### Exercise
Write out exactly the lines of the entries below from the one holding "Department of Neurosci" to the one holding "exceptional alcohol and", inclusive, and leave out all other lines.

### Records supplied
-----

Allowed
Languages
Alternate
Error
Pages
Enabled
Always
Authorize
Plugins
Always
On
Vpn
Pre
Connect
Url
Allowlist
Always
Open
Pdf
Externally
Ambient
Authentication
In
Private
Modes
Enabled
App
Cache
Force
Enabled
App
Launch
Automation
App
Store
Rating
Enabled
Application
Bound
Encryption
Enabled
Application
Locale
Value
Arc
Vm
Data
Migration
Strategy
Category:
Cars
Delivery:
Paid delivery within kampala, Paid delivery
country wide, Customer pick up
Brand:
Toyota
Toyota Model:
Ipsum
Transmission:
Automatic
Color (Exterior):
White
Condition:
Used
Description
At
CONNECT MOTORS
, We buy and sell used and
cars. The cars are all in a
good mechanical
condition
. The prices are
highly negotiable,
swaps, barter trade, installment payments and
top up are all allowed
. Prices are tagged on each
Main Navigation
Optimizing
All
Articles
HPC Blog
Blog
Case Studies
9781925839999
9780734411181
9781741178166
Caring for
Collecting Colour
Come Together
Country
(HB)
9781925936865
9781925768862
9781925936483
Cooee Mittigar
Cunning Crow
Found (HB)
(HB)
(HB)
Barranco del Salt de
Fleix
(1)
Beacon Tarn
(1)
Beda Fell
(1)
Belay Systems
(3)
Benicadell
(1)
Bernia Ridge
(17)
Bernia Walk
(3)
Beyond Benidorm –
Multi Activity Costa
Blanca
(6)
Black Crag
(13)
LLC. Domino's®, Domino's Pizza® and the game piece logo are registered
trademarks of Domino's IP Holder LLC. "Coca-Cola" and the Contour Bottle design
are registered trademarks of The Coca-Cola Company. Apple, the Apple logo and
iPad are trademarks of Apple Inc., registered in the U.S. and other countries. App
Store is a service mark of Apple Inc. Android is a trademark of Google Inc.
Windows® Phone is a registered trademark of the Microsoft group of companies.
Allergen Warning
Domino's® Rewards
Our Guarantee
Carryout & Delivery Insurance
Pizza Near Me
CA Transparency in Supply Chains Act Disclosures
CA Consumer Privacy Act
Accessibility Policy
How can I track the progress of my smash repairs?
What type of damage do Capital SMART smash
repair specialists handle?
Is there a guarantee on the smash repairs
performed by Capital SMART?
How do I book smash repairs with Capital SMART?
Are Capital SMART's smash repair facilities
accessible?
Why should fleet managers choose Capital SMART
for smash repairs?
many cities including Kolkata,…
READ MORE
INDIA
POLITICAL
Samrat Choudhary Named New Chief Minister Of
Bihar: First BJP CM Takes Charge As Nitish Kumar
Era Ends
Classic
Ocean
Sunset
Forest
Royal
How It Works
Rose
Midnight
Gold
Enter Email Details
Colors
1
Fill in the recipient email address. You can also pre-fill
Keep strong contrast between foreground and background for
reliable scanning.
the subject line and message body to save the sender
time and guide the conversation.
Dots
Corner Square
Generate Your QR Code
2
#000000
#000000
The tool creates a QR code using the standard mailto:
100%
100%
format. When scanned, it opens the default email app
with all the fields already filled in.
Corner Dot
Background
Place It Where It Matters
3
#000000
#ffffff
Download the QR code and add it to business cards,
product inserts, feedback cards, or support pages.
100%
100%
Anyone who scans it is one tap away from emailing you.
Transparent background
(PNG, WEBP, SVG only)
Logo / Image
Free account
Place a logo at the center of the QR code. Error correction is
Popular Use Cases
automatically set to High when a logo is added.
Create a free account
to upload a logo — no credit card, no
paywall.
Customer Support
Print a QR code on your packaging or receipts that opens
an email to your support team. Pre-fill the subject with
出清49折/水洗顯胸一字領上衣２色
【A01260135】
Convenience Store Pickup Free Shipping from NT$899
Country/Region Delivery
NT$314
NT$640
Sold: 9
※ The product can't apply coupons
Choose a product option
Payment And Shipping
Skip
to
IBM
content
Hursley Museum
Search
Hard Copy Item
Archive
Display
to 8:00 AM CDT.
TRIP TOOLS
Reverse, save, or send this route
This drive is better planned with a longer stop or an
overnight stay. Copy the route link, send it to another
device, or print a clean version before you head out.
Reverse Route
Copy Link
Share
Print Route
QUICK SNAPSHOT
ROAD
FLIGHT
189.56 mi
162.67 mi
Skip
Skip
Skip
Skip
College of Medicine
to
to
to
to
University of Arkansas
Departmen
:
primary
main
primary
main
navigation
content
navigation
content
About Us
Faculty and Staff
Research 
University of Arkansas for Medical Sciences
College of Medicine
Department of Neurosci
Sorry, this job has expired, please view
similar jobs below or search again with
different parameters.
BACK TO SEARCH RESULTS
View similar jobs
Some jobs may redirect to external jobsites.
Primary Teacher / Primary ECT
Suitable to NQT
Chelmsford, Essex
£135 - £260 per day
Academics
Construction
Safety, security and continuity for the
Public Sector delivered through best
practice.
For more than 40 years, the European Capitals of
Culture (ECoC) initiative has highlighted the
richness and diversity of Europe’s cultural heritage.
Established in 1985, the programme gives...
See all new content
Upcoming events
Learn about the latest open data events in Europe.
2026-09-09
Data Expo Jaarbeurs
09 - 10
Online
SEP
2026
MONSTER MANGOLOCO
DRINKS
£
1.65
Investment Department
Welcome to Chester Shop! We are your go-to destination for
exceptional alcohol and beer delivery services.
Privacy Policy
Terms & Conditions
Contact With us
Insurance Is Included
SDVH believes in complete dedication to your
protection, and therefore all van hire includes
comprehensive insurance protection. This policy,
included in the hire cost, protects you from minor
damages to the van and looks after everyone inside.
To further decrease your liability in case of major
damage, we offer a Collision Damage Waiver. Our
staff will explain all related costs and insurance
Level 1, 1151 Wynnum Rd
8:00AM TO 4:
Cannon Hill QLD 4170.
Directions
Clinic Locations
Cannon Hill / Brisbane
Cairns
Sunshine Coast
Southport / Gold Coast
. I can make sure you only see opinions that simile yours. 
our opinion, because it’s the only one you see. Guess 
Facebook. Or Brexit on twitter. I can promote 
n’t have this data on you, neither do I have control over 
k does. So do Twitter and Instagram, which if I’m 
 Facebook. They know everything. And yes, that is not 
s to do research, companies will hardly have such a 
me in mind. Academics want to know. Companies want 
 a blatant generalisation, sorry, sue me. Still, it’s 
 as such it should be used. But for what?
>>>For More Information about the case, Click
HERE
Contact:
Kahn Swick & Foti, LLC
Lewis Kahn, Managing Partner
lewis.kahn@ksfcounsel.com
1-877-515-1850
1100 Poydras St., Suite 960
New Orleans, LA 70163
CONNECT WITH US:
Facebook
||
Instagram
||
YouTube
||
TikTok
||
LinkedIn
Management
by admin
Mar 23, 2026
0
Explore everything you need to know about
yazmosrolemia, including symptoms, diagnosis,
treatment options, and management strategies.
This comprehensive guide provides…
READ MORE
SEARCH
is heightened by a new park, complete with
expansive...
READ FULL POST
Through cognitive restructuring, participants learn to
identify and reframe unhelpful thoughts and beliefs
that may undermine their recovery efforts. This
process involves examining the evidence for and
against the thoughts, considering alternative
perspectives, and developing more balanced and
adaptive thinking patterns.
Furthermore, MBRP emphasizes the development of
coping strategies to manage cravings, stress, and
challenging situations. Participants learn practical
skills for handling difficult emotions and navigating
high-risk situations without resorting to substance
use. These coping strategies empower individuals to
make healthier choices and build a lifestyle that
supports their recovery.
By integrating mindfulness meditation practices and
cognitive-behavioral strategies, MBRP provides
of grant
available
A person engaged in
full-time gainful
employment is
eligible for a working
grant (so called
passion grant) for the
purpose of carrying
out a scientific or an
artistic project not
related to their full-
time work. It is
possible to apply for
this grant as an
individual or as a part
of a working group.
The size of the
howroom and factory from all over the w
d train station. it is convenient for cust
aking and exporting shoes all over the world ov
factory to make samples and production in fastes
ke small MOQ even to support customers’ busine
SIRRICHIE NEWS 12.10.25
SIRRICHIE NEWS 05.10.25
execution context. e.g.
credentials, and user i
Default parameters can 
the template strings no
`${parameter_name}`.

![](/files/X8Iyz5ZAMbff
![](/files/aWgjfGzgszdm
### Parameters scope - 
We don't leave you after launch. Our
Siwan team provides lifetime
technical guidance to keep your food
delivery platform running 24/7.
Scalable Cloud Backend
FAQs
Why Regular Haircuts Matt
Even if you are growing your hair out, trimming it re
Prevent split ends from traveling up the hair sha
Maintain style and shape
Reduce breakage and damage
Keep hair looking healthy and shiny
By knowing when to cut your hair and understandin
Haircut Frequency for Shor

-----

### Result
Department of Neurosci
Sorry, this job has expired, please view
similar jobs below or search again with
different parameters.
BACK TO SEARCH RESULTS
View similar jobs
Some jobs may redirect to external jobsites.
Primary Teacher / Primary ECT
Suitable to NQT
Chelmsford, Essex
£135 - £260 per day
Academics
Construction
Safety, security and continuity for the
Public Sector delivered through best
practice.
For more than 40 years, the European Capitals of
Culture (ECoC) initiative has highlighted the
richness and diversity of Europe’s cultural heritage.
Established in 1985, the programme gives...
See all new content
Upcoming events
Learn about the latest open data events in Europe.
2026-09-09
Data Expo Jaarbeurs
09 - 10
Online
SEP
2026
MONSTER MANGOLOCO
DRINKS
£
1.65
Investment Department
Welcome to Chester Shop! We are your go-to destination for
exceptional alcohol and beer delivery services.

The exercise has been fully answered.